(Recorded data)
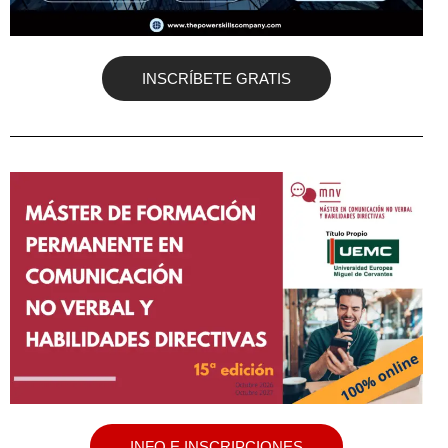
INSCRÍBETE GRATIS
INFO E INSCRIPCIONES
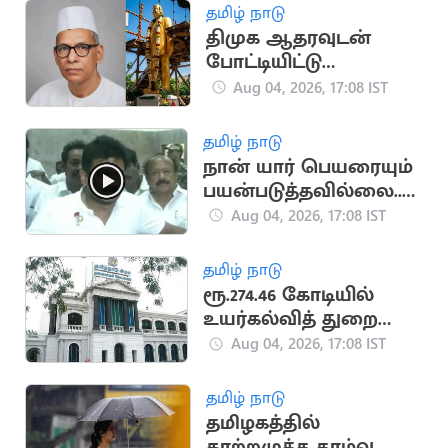
தமிழ் நாடு
திமுக ஆதரவுடன்
போட்டியிட்டு
காங்கிரசுடன்
Aug 04, 2026, 17:08 IST
இணைந்த காமன்வீல்
கட்சி
தமிழ் நாடு
நான் யார் பெயரையும்
பயன்படுத்தவில்லை..
உதயநிதி ஸ்டாலின்
Aug 04, 2026, 17:08 IST
தமிழ் நாடு
ரூ.274.46 கோடியில்
உயர்கல்வித் துறை
கட்டடங்கள் திறப்பு!
Aug 04, 2026, 17:08 IST
தமிழ் நாடு
தமிழகத்தில்
காற்றழுத்த தாழ்வு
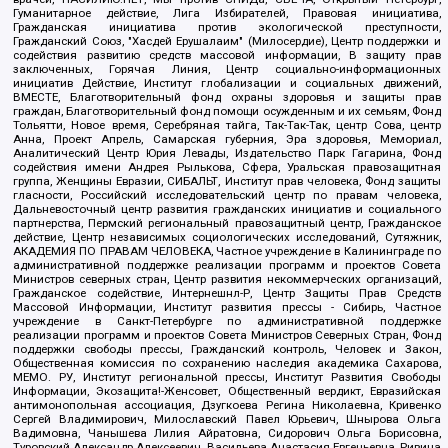
Гуманитарное действие, Лига Избирателей, Правовая инициатива,
Гражданская инициатива против экологической преступности,
Гражданский Союз, "Хасдей Ерушалаим" (Милосердие), Центр поддержки и
содействия развитию средств массовой информации, В защиту прав
заключенных, Горячая Линия, Центр социально-информационных
инициатив Действие, Институт глобализации и социальных движений,
ВМЕСТЕ, Благотворительный фонд охраны здоровья и защиты прав
граждан, Благотворительный фонд помощи осужденным и их семьям, Фонд
Тольятти, Новое время, Серебряная тайга, Так-Так-Так, центр Сова, центр
Анна, Проект Апрель, Самарская губерния, Эра здоровья, Мемориал,
Аналитический Центр Юрия Левады, Издательство Парк Гагарина, Фонд
содействия имени Андрея Рылькова, Сфера, Уральская правозащитная
группа, Женщины Евразии, СИБАЛЬТ, Институт прав человека, Фонд защиты
гласности, Российский исследовательский центр по правам человека,
Дальневосточный центр развития гражданских инициатив и социального
партнерства, Пермский региональный правозащитный центр, Гражданское
действие, Центр независимых социологических исследований, Сутяжник,
АКАДЕМИЯ ПО ПРАВАМ ЧЕЛОВЕКА, Частное учреждение в Калининграде по
административной поддержке реализации программ и проектов Совета
Министров северных стран, Центр развития некоммерческих организаций,
Гражданское содействие, Интернешнл-Р, Центр Защиты Прав Средств
Массовой Информации, Институт развития прессы - Сибирь, Частное
учреждение в Санкт-Петербурге по административной поддержке
реализации программ и проектов Совета Министров Северных Стран, Фонд
поддержки свободы прессы, Гражданский контроль, Человек и Закон,
Общественная комиссия по сохранению наследия академика Сахарова,
МЕМО. РУ, Институт региональной прессы, Институт Развития Свободы
Информации, Экозащита!-Женсовет, Общественный вердикт, Евразийская
антимонопольная ассоциация, Дзугкоева Регина Николаевна, Кривенко
Сергей Владимирович, Милославский Павел Юрьевич, Шнырова Ольга
Вадимовна, Чанышева Лилия Айратовна, Сидорович Ольга Борисовна,
Туровский Александр Алексеевич, Васильева Анастасия Евгеньевна, Ривина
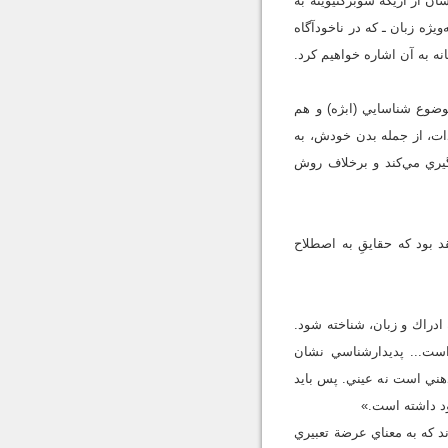
ن از اريكة سوبژكتيويته به
يژه زبان ـ كه در ناخودآگاه
ه به آن اشاره خواهيم كرد.
وضوع شناسايي (ابژه) و هم
دات، از جمله بدن خودش، به
‌گيري مي‌كند و برخلاف روش
بود كه حقايقِ به اصطلاح
 ادراك و زبان، شناخته شود.
است... پديدارشناسي نشان
ذهني است نه عيني. پس بايد
جود داشته است.»
اند كه به معناي عرضة تعبيري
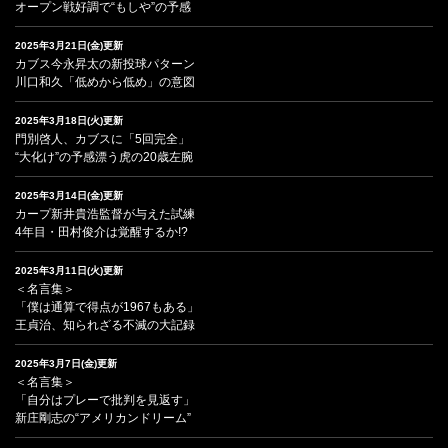
オープン戦好調で“もしや”の予感
2025年3月21日(金)更新
カブス今永昇太の新投球パターン
川口和久「低めから低め」の意図
2025年3月18日(火)更新
門別啓人、カブスに「5回完全」
“大化け”の予感漂う虎の20歳左腕
2025年3月14日(金)更新
カープ新井貴浩監督が与えた試練
4年目・田村俊介は覚醒するか!?
2025年3月11日(火)更新
＜名言集＞
「僕は通算で得点が1967もある」
王貞治、知られざる不滅の大記録
2025年3月7日(金)更新
＜名言集＞
「自分はプレーで批判を見返す」
新庄剛志の“アメリカンドリーム”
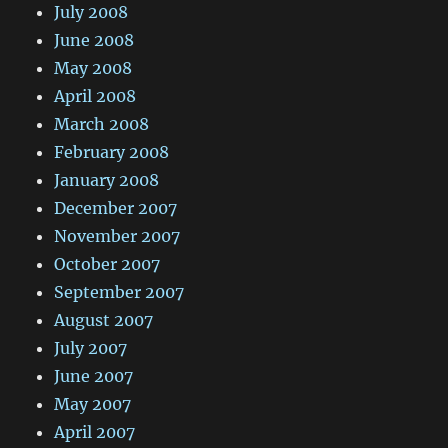
July 2008
June 2008
May 2008
April 2008
March 2008
February 2008
January 2008
December 2007
November 2007
October 2007
September 2007
August 2007
July 2007
June 2007
May 2007
April 2007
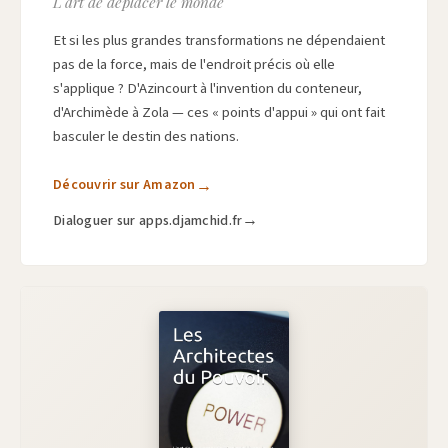
L'art de déplacer le monde
Et si les plus grandes transformations ne dépendaient
pas de la force, mais de l'endroit précis où elle
s'applique ? D'Azincourt à l'invention du conteneur,
d'Archimède à Zola — ces « points d'appui » qui ont fait
basculer le destin des nations.
Découvrir sur Amazon
Dialoguer sur apps.djamchid.fr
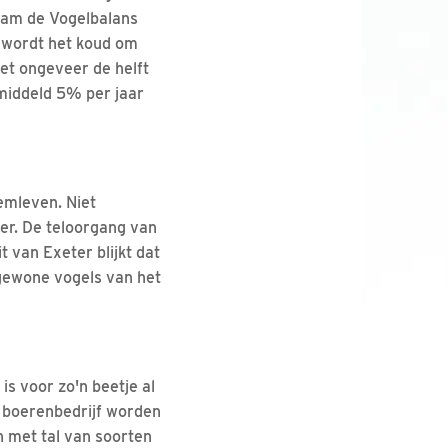
kwam de Vogelbalans
n wordt het koud om
met ongeveer de helft
middeld 5% per jaar
demleven. Niet
ler. De teloorgang van
t van Exeter blijkt dat
 gewone vogels van het
is voor zo'n beetje al
t boerenbedrijf worden
n met tal van soorten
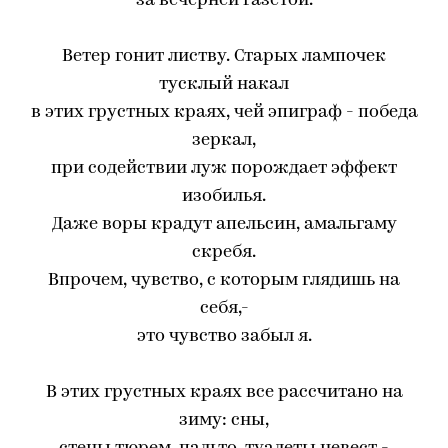
за вечерней газетой.
Ветер гонит листву. Старых лампочек
тусклый накал
в этих грустных краях, чей эпиграф - победа
зеркал,
при содействии луж порождает эффект
изобилья.
Даже воры крадут апельсин, амальгаму
скребя.
Впрочем, чувство, с которым глядишь на
себя,-
это чувство забыл я.
В этих грустных краях все рассчитано на
зиму: сны,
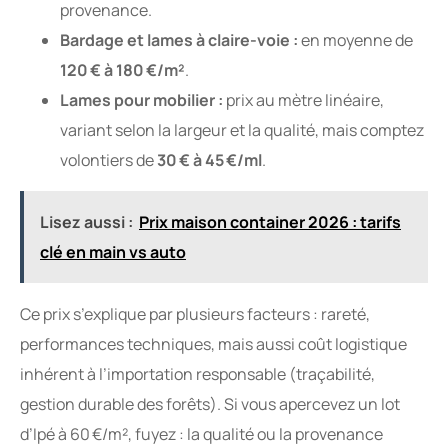
provenance.
Bardage et lames à claire-voie :
en moyenne de
120 € à 180 €/m²
.
Lames pour mobilier :
prix au mètre linéaire,
variant selon la largeur et la qualité, mais comptez
volontiers de
30 € à 45 €/ml
.
Lisez aussi :
Prix maison container 2026 : tarifs
clé en main vs auto
Ce prix s’explique par plusieurs facteurs : rareté,
performances techniques, mais aussi coût logistique
inhérent à l’importation responsable (traçabilité,
gestion durable des forêts). Si vous apercevez un lot
d’Ipé à 60 €/m², fuyez : la qualité ou la provenance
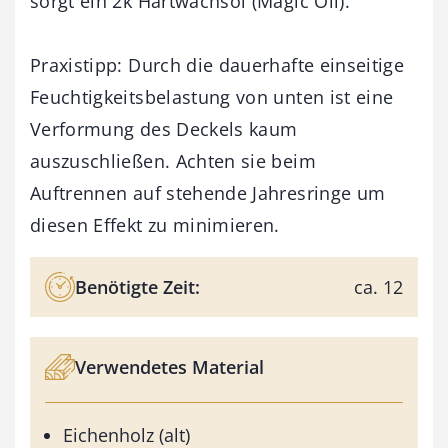
sorgt ein 2k Hartwachsöl (Magic Oil).
Praxistipp: Durch die dauerhafte einseitige
Feuchtigkeitsbelastung von unten ist eine
Verformung des Deckels kaum
auszuschließen. Achten sie beim
Auftrennen auf stehende Jahresringe um
diesen Effekt zu minimieren.
Benötigte Zeit:
ca. 12
Verwendetes Material
Eichenholz (alt)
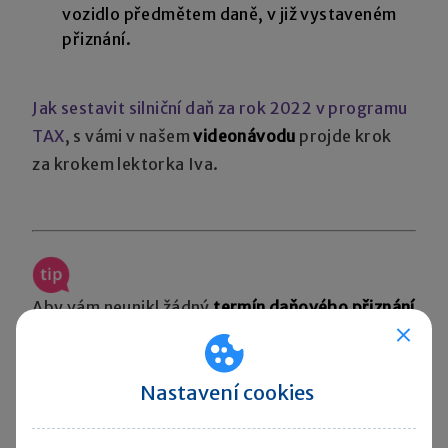
vozidlo předmětem daně, v již vystaveném
přiznání.
Jak sestavit silniční daň za rok 2022 v programu
TAX
, s vámi v našem
videonávodu
projde krok
za krokem lektorka Iva.
Aby vám neunikl žádný
termín daňového přiznání
v roce 2023
, připravili jsme pro vás praktickou
PDF tabulku ke stažení
Přehled přiznání a plateb
Nastavení cookies
daní
.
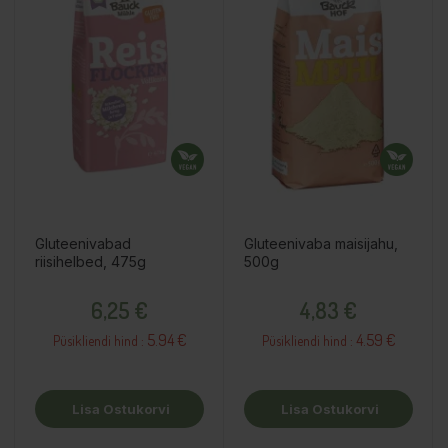
Gluteenivabad
Gluteenivaba maisijahu,
riisihelbed, 475g
500g
Hind
Hind
6,25 €
4,83 €
5.94 €
4.59 €
Püsikliendi hind :
Püsikliendi hind :
Lisa Ostukorvi
Lisa Ostukorvi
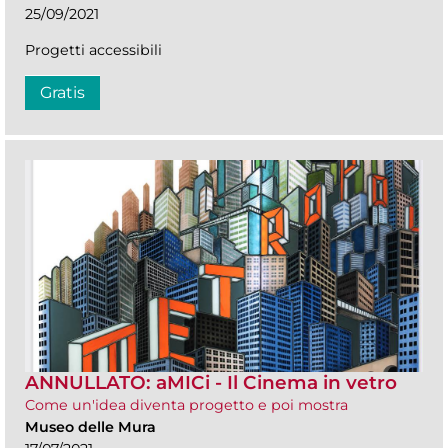
25/09/2021
Progetti accessibili
Gratis
ANNULLATO: aMICi - Il Cinema in vetro
Come un'idea diventa progetto e poi mostra
Museo delle Mura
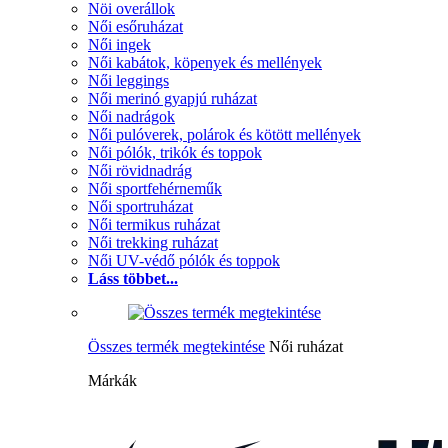
Nöi overállok
Női esőruházat
Női ingek
Női kabátok, köpenyek és mellények
Női leggings
Női merinó gyapjú ruházat
Női nadrágok
Női pulóverek, polárok és kötött mellények
Női pólók, trikók és toppok
Női rövidnadrág
Női sportfehérneműk
Női sportruházat
Női termikus ruházat
Női trekking ruházat
Női UV-védő pólók és toppok
Láss többet...
Összes termék megtekintése
Női ruházat
Márkák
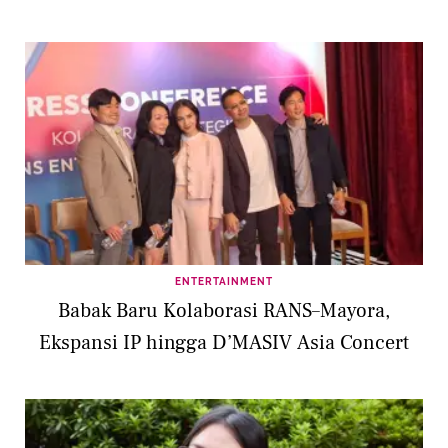
ENTERTAINMENT
Babak Baru Kolaborasi RANS–Mayora,
Ekspansi IP hingga D’MASIV Asia Concert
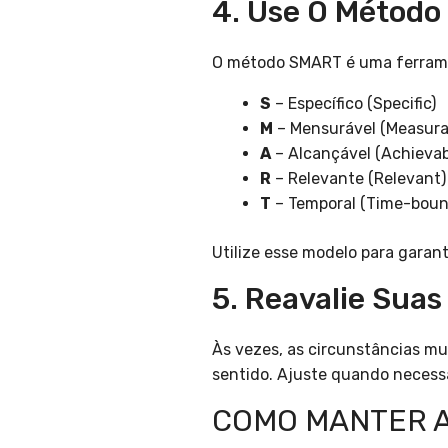
4. Use O Métod
O método SMART é uma ferramen
S
– Específico (Specific)
M
– Mensurável (Measura
A
– Alcançável (Achievab
R
– Relevante (Relevant)
T
– Temporal (Time-boun
Utilize esse modelo para garan
5. Reavalie Sua
Às vezes, as circunstâncias m
sentido. Ajuste quando necessá
COMO MANTER A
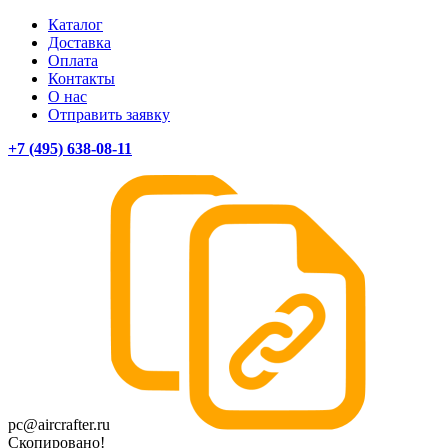
Каталог
Доставка
Оплата
Контакты
О нас
Отправить заявку
+7 (495) 638-08-11
pc@aircrafter.ru
Скопировано!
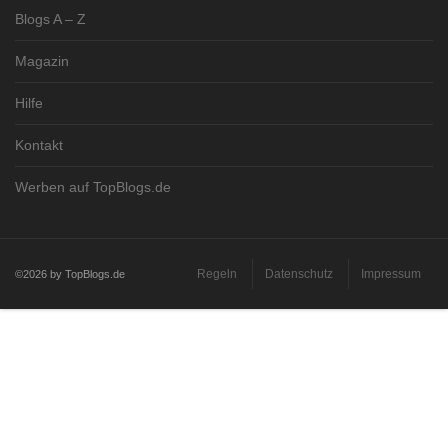
Blogs A – Z
Magazin
Hilfe
Kontakt
Werben auf TopBlogs.de
Regeln
Datenschutz
Impressum
©2026 by TopBlogs.de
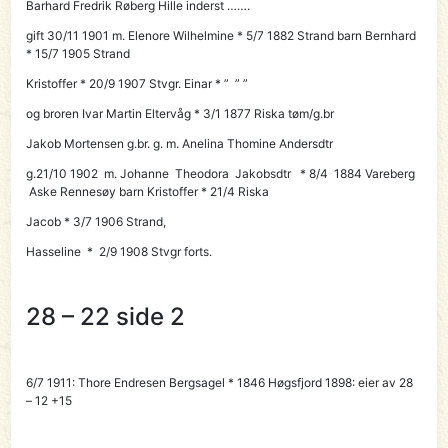
Barhard Fredrik Røberg Hille inderst …….
gift 30/11 1901 m. Elenore Wilhelmine * 5/7 1882 Strand barn Bernhard
* 15/7 1905 Strand
Kristoffer * 20/9 1907 Stvgr. Einar * ” ” ”
og broren
Ivar Martin Eltervåg
* 3/1 1877 Riska tøm/g.br
Jakob Mortensen g.br. g. m. Anelina Thomine Andersdtr
g.21/10 1902 m. Johanne Theodora Jakobsdtr * 8/4 1884 Vareberg
Aske Rennesøy barn Kristoffer * 21/4 Riska
Jacob * 3/7 1906 Strand,
Hasseline * 2/9 1908 Stvgr forts.
28 – 22 side 2
6/7 1911:
Thore Endresen Bergsagel
* 1846 Høgsfjord 1898: eier av 28
– 12 +15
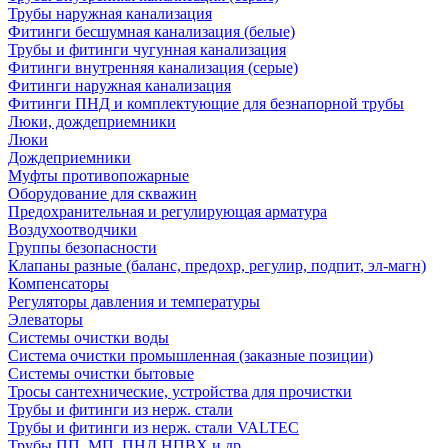
Трубы наружная канализация
Фитинги бесшумная канализация (белые)
Трубы и фитинги чугунная канализация
Фитинги внутренняя канализация (серые)
Фитинги наружная канализация
Фитинги ПНД и комплектующие для безнапорной трубы
Люки, дождеприемники
Люки
Дождеприемники
Муфты противопожарные
Оборудование для скважин
Предохранительная и регулирующая арматура
Воздухоотводчики
Группы безопасности
Клапаны разные (баланс, предохр, регулир, подпит, эл-магн)
Компенсаторы
Регуляторы давления и температуры
Элеваторы
Системы очистки воды
Система очистки промышленная (заказные позиции)
Системы очистки бытовые
Тросы сантехнические, устройства для прочистки
Трубы и фитинги из нерж. стали
Трубы и фитинги из нерж. стали VALTEC
Трубы ПП, МП, ПНД,НПВХ и др.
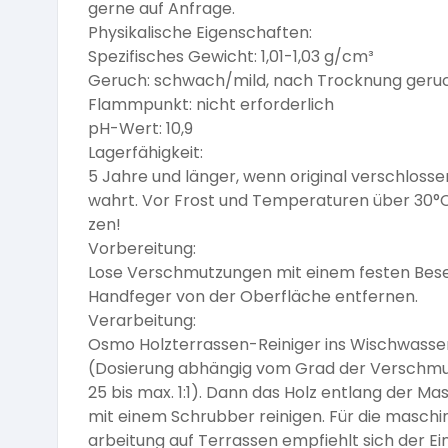
gerne auf Anfrage.
Physikalische Eigenschaften:
Spezifisches Gewicht: 1,01-1,03 g/cm³
Geruch: schwach/mild, nach Trocknung geru
Flammpunkt: nicht erforderlich
pH-Wert: 10,9
Lagerfähigkeit:
5 Jahre und länger, wenn original verschloss
wahrt. Vor Frost und Temperaturen über 30°
zen!
Vorbereitung:
Lose Verschmutzungen mit einem festen Bes
Handfeger von der Oberfläche entfernen.
Verarbeitung:
Osmo Holzterrassen-Reiniger ins Wischwasse
(Dosierung abhängig vom Grad der Verschmut
25 bis max. 1:1). Dann das Holz entlang der M
mit einem Schrubber reinigen. Für die maschi
arbeitung auf Terrassen empfiehlt sich der Ei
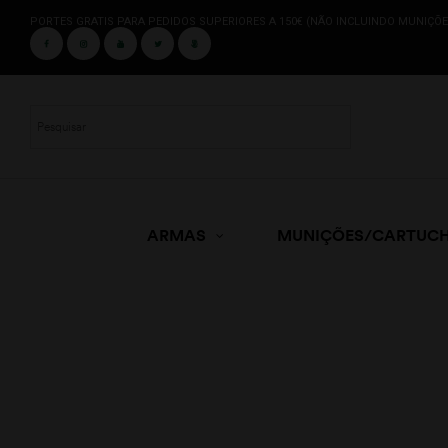
PORTES GRATIS PARA PEDIDOS SUPERIORES A 150€ (NÃO INCLUINDO MUNIÇÕE
ARMAS
MUNIÇÕES/CARTUC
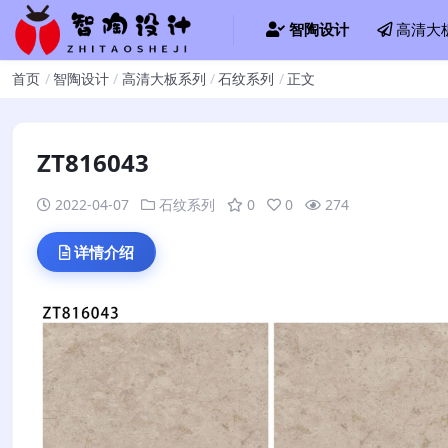
智陶设计
高清大
首页
智陶设计
高清大板系列
石纹系列
正文
ZT816043
2022-04-07
石纹系列
0
0
274
详情介绍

What is needed
What is needed is an exact copy of the lines from the beginning of the data through the line containing "உயர்கல்வித் துறை", both included, without any pictures.

Solution for this problem
INSCRÍBETE GRATIS
INFO E INSCRIPCIONES
தமிழ் நாடு
திமுக ஆதரவுடன்
போட்டியிட்டு
காங்கிரசுடன்
Aug 04, 2026, 17:08 IST
இணைந்த காமன்வீல்
கட்சி
தமிழ் நாடு
நான் யார் பெயரையும்
பயன்படுத்தவில்லை..
உதயநிதி ஸ்டாலின்
Aug 04, 2026, 17:08 IST
தமிழ் நாடு
ரூ.274.46 கோடியில்
உயர்கல்வித் துறை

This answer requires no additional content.